Return, exactly and in full, the lines of the records below starting at the one with "a firm whose…" and ending at the one with "Labour set to ex", and no other lines.
-------
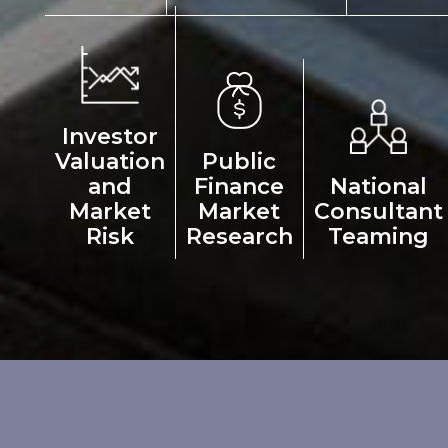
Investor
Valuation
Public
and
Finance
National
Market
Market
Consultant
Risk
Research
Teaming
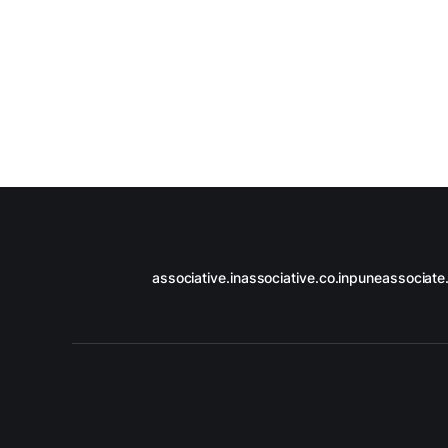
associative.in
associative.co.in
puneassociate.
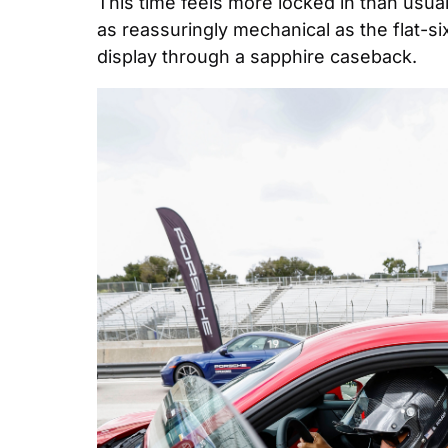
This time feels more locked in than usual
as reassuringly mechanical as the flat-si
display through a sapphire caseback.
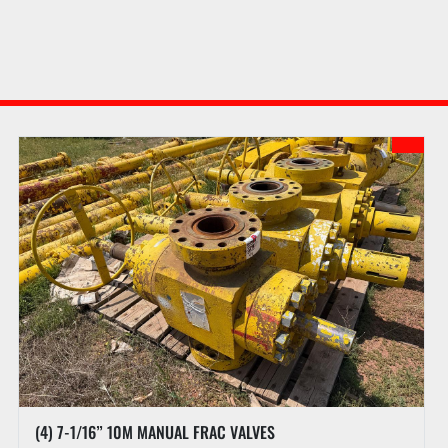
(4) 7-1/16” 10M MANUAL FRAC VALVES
-------
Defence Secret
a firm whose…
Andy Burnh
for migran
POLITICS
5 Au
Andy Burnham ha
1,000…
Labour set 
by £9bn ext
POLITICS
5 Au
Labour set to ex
-------
Written answer —
a firm whose…
Andy Burnh
for migran
POLITICS
5 Au
Andy Burnham ha
1,000…
Labour set 
by £9bn ext
POLITICS
5 Au
Labour set to ex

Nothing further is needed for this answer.